1.3. Phase 2: Defining the Clients’ expectations

This phase sets the contours of the assignment and correlates the discovered expectations of the Client to specific requirements. These requirements would entail specific inputs from the Consultants and Clients, to be made under a suitable institutional framework and guided by assignment specifics. Figure 1.4 defines the three components of Phase 2 i.e. defining expectations.

Figure 1.4: Three components of Defining Expectations

Defining Role of the Consultant: Can there be any confusion about this? The answer is yes, especially when the Client expects the Consultant to play the specialist (Doctor/ Adjudicator) role while the Consultant believes his role to be that of a facilitator (coach and guide).
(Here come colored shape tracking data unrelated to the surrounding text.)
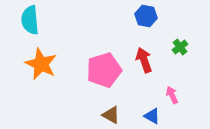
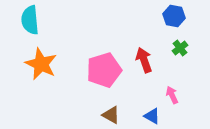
blue hexagon: moved 28 px right
green cross: moved 1 px down
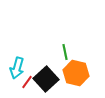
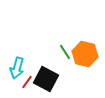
green line: rotated 21 degrees counterclockwise
orange hexagon: moved 9 px right, 19 px up
black square: rotated 20 degrees counterclockwise
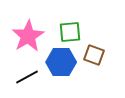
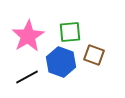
blue hexagon: rotated 20 degrees clockwise
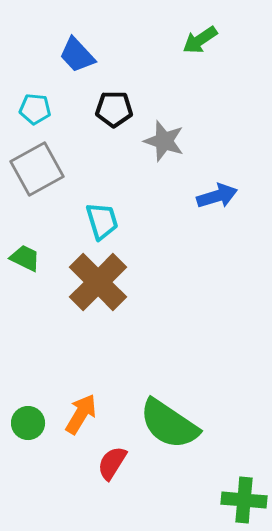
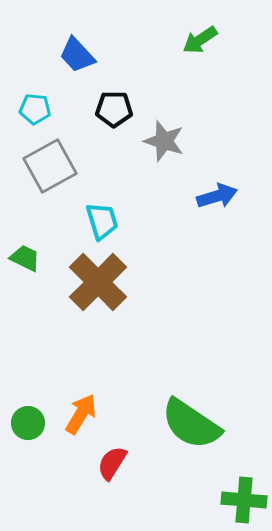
gray square: moved 13 px right, 3 px up
green semicircle: moved 22 px right
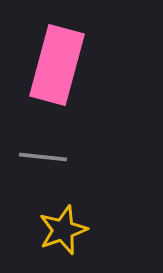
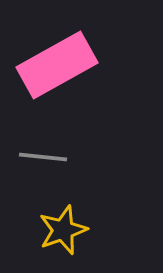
pink rectangle: rotated 46 degrees clockwise
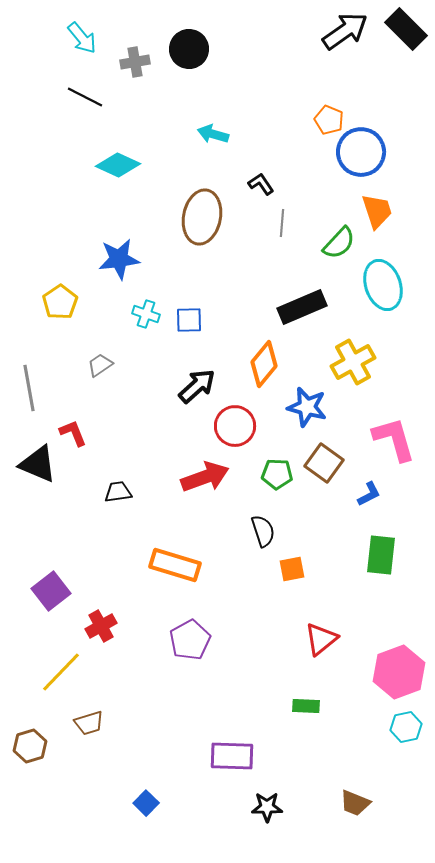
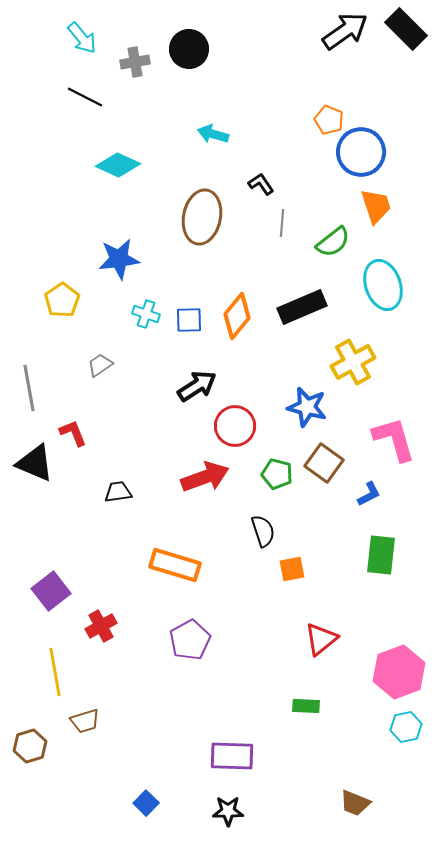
orange trapezoid at (377, 211): moved 1 px left, 5 px up
green semicircle at (339, 243): moved 6 px left, 1 px up; rotated 9 degrees clockwise
yellow pentagon at (60, 302): moved 2 px right, 2 px up
orange diamond at (264, 364): moved 27 px left, 48 px up
black arrow at (197, 386): rotated 9 degrees clockwise
black triangle at (38, 464): moved 3 px left, 1 px up
green pentagon at (277, 474): rotated 12 degrees clockwise
yellow line at (61, 672): moved 6 px left; rotated 54 degrees counterclockwise
brown trapezoid at (89, 723): moved 4 px left, 2 px up
black star at (267, 807): moved 39 px left, 4 px down
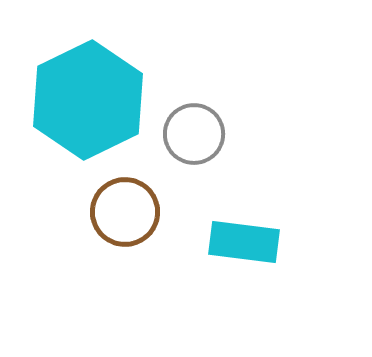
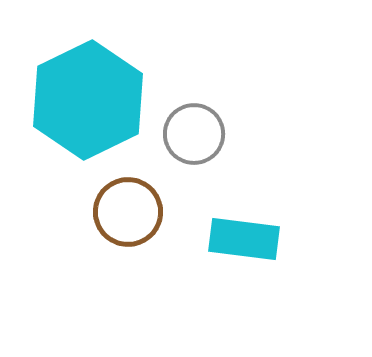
brown circle: moved 3 px right
cyan rectangle: moved 3 px up
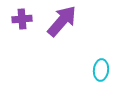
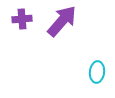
cyan ellipse: moved 4 px left, 2 px down
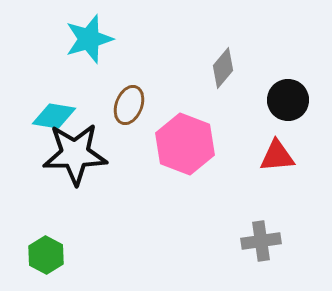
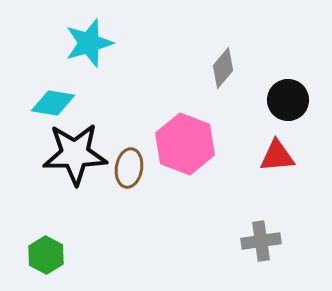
cyan star: moved 4 px down
brown ellipse: moved 63 px down; rotated 12 degrees counterclockwise
cyan diamond: moved 1 px left, 13 px up
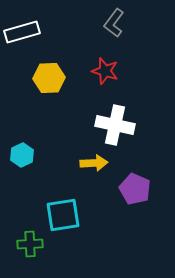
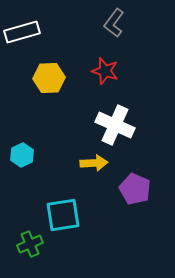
white cross: rotated 12 degrees clockwise
green cross: rotated 20 degrees counterclockwise
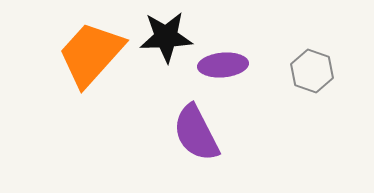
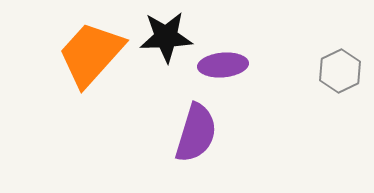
gray hexagon: moved 28 px right; rotated 15 degrees clockwise
purple semicircle: rotated 136 degrees counterclockwise
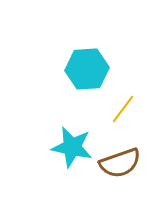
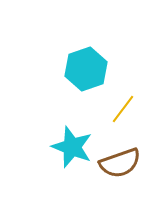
cyan hexagon: moved 1 px left; rotated 15 degrees counterclockwise
cyan star: rotated 9 degrees clockwise
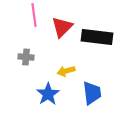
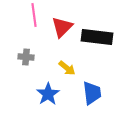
yellow arrow: moved 1 px right, 3 px up; rotated 126 degrees counterclockwise
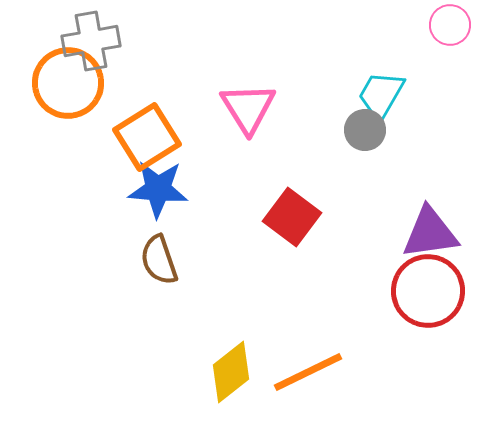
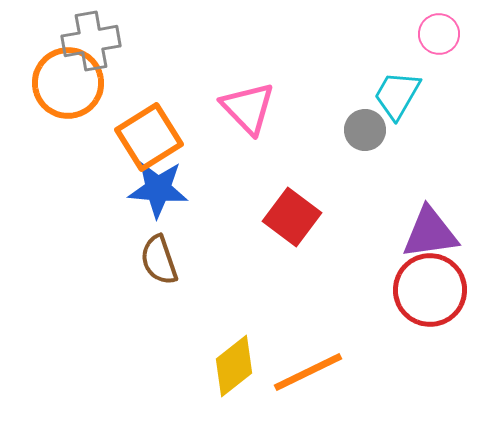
pink circle: moved 11 px left, 9 px down
cyan trapezoid: moved 16 px right
pink triangle: rotated 12 degrees counterclockwise
orange square: moved 2 px right
red circle: moved 2 px right, 1 px up
yellow diamond: moved 3 px right, 6 px up
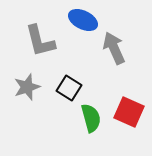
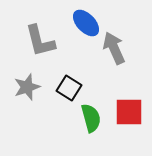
blue ellipse: moved 3 px right, 3 px down; rotated 20 degrees clockwise
red square: rotated 24 degrees counterclockwise
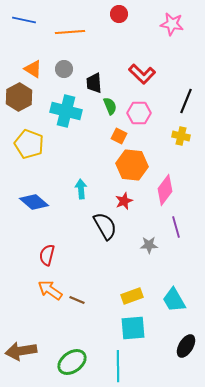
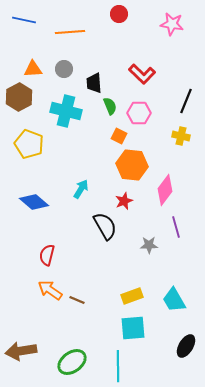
orange triangle: rotated 36 degrees counterclockwise
cyan arrow: rotated 36 degrees clockwise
If there is a difference in perspective on the role of the Consultant, the Client may look towards the Consultant for specific pronouncements and prescriptive directions (adjudicating internal conflicts, and equitable distribution of favors), while the Consultant re-emphasizes the need for a consultative process of problem solving and provides set of options leaving the choice to the Client. Its clear that, even if playing a facilitators role, Consultants should carry out their own analysis, and present alternatives with their merits and limitations.
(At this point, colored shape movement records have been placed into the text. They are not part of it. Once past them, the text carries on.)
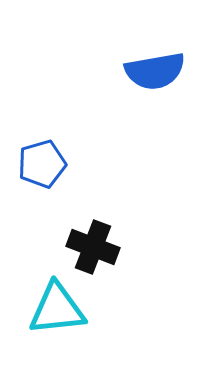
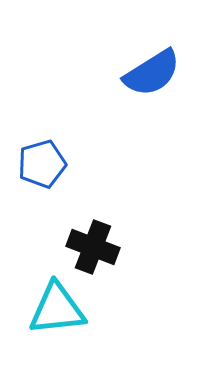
blue semicircle: moved 3 px left, 2 px down; rotated 22 degrees counterclockwise
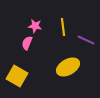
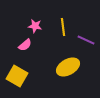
pink semicircle: moved 2 px left, 2 px down; rotated 152 degrees counterclockwise
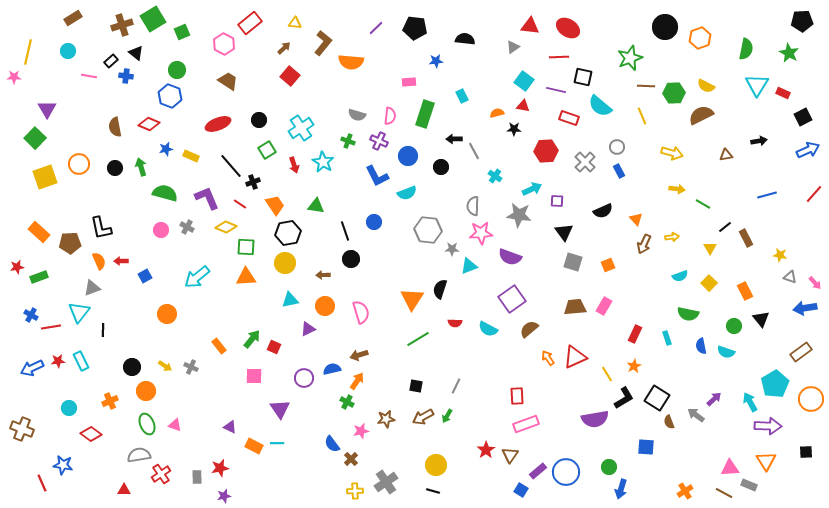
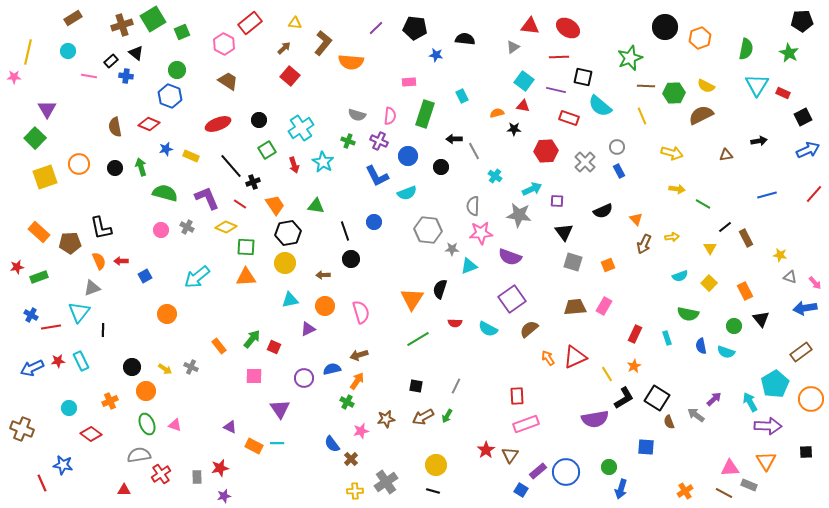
blue star at (436, 61): moved 6 px up; rotated 16 degrees clockwise
yellow arrow at (165, 366): moved 3 px down
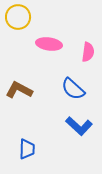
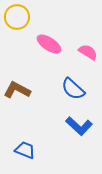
yellow circle: moved 1 px left
pink ellipse: rotated 25 degrees clockwise
pink semicircle: rotated 66 degrees counterclockwise
brown L-shape: moved 2 px left
blue trapezoid: moved 2 px left, 1 px down; rotated 70 degrees counterclockwise
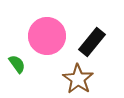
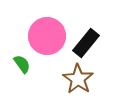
black rectangle: moved 6 px left, 1 px down
green semicircle: moved 5 px right
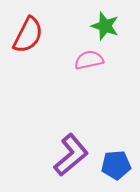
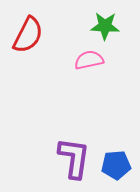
green star: rotated 16 degrees counterclockwise
purple L-shape: moved 3 px right, 3 px down; rotated 42 degrees counterclockwise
It is important for Consultants to be clear in their own minds regarding their predominant role, whether that of technical specialists or process facilitators, and to get a clear agreement from the Client on this issue. The choice of the role should be defined as per the context and the problem definition and not by the Consultants preferred style or as per the Clients’ convenience. Sometimes, the role definition may need to be re-emphasized by clearly stating specific inputs that are not to be expected from the Consultant.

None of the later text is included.